• [Records supplied]:
"""
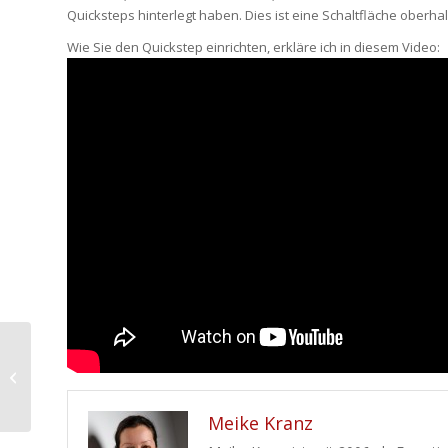
Quicksteps hinterlegt haben. Dies ist eine Schaltfläche oberh
Wie Sie den Quickstep einrichten, erkläre ich in diesem Video:
Standardisierte Symbole zur
Beschreibung von Prozessen
Meike Kranz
"""
Retype exactly, please, each line from the line that contains "Standardisierte Symbole zur" through the last line of the entries above, with nothing added.

• [Answer to this task]:
Standardisierte Symbole zur
Beschreibung von Prozessen
Meike Kranz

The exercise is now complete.